06/07/2006

A Lição de Salazar


Cumpriram-se ontem, dia 5 de Julho, 74 anos sobre a tomada de posse de Salazar como Primeiro Ministro, Presidente do Conselho (de Ministros) como viria a ser designado pela Constituição de 1933. A data nunca mereceria a distinção de ser celebrada da forma como aquela outra que marcou a sua ascensão ao poder: 27 de Abril de 1928. Poderia ter sido, apenas, mais um ministro das finanças mas, pelas condições por si impostas e superiormente aceites, seria Salazar, de facto, a determinar a política do governo da ditadura militar.


Em 1938, o Ministério da Educação Nacional decide superiormente que todas as escolas do País deverão comemorar o décimo aniversário de tão solene data, encomendando uma série de sete cartazes intitulados A Lição de Salazar, que mandou litografar na Bertrand & Irmão Lda., a mais importante
empresa do ramo. Por orientação ministerial, os cartazes teriam de servir de base à lição do dia e todos os assuntos seriam leccionados a partir deles, que seriam colocados sobre o quadro preto. O cuidado chegou ao ponto de os cartazes medirem 1,12m x 0,78m e as dimensões oficiais dos quadros pretos serem de 1,20m x 0,9m!


Adoptou-se a mesma estrutura para os seis primeiros cartazes: no canto superior esquerdo, em tons esbatidos, imagens daquilo que é apresentado como o 'antes' de Salazar, que todos identificam como a I República, mas ninguém quer nomear (aliás, o estudo desse tempo foi banido dos programas de História). Em baixo, um pequeno texto explicativo do que foram as realizações do ditador e, a dominar o conjunto, imagem harmoniosa e bastamente colorida que ilustra a legenda. O último cartaz da série, síntese notável da trilogia do ditador, é o único que escapa a esta estrutura e é o mais colorido do conjunto.
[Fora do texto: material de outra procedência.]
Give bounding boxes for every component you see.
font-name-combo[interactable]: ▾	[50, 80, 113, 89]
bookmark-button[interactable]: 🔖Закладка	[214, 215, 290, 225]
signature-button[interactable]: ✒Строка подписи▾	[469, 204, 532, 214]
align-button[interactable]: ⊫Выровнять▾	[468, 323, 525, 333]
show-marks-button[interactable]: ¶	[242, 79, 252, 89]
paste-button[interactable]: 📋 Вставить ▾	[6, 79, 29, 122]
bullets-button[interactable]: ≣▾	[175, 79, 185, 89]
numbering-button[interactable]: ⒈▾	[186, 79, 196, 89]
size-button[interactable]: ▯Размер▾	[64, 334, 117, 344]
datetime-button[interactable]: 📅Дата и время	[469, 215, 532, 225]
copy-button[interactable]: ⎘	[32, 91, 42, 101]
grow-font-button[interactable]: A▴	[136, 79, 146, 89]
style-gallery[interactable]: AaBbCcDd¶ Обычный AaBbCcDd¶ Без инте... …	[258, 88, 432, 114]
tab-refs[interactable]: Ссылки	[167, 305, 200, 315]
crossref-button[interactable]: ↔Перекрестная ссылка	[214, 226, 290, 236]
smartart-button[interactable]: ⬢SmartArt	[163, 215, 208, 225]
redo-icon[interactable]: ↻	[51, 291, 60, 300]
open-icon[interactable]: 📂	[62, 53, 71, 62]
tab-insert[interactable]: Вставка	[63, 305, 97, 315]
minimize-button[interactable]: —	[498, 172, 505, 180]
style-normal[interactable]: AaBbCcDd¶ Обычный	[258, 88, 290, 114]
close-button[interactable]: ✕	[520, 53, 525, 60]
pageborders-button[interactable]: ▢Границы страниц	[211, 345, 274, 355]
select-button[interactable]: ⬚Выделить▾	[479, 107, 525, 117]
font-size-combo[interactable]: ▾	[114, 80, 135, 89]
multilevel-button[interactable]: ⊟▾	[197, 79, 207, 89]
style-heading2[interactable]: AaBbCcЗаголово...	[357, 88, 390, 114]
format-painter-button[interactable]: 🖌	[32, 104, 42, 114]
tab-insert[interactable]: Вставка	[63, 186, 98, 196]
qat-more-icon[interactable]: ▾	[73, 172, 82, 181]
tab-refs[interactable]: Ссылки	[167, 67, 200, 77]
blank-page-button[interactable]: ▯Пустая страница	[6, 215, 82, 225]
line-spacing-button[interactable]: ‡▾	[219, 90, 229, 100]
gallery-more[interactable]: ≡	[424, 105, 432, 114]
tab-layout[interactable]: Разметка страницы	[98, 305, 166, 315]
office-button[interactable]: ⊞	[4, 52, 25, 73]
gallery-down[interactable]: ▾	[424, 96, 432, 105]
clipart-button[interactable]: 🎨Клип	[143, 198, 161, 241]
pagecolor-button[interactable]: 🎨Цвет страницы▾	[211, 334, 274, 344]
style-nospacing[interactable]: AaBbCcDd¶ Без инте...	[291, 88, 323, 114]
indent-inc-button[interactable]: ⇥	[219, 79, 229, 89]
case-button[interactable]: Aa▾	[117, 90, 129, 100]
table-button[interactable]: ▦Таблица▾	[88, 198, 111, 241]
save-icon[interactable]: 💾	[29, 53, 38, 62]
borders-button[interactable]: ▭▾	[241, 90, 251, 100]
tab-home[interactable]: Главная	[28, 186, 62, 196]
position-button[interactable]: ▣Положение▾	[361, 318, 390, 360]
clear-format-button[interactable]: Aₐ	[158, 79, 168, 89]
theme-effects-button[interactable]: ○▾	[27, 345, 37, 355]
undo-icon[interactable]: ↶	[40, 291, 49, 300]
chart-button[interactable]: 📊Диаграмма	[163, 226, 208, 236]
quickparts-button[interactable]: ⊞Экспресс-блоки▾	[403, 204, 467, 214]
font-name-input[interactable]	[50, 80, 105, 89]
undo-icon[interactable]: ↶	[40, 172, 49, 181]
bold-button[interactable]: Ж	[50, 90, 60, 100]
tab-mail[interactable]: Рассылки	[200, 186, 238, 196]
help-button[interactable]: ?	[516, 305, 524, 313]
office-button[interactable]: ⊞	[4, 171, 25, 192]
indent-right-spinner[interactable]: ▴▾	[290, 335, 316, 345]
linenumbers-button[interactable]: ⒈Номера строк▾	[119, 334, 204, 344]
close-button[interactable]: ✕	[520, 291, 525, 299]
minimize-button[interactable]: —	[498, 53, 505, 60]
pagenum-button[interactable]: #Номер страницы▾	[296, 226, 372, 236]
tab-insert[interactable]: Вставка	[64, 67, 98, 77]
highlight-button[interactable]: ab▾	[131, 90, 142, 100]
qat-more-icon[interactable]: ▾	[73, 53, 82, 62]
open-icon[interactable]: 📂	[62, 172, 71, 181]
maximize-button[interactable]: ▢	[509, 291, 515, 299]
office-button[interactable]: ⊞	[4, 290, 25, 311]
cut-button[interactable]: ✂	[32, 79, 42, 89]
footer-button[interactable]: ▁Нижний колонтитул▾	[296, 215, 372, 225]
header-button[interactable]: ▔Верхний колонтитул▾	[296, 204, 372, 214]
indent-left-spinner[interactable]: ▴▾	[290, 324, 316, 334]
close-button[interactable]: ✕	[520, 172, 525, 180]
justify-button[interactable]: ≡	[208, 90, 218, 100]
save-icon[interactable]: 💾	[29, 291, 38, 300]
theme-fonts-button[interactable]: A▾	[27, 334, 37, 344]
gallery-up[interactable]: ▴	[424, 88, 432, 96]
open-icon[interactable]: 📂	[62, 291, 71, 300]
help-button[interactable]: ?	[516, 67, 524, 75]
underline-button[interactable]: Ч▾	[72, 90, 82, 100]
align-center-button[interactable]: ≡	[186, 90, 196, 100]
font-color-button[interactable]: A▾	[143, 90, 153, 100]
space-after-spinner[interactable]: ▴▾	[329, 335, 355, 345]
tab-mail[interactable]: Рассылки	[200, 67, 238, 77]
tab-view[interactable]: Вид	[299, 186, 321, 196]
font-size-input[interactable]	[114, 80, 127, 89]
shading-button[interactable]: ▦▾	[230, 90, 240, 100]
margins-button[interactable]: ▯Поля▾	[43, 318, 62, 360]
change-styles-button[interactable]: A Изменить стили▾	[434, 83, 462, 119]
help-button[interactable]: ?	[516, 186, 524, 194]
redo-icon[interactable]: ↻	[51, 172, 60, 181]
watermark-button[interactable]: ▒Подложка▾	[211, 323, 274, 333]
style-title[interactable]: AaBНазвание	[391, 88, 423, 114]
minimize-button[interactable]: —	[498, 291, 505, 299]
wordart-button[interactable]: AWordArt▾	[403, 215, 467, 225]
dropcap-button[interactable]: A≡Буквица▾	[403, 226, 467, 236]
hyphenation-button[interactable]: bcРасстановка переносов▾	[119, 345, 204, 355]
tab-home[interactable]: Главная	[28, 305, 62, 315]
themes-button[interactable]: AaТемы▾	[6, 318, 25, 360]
Hoje, olho para esse cartaz e surpreendo-me com as incoerências: a mãe serve a refeição feita num lume que não existe; o pai que entra, asseadíssimo depois de passar a manhã a cavar a terra; objectos e alfaias agrícolas, imaculados, pendurados na parede; a filha que brinca com brinquedos acessíveis a poucos; a abundância mentirosa presente naquela cozinha revestida de panos brancos. Hoje, pergunto-me como é que as crianças das aldeias beirãs, transmontanas e alentejanas ouviam a prelecção do professor.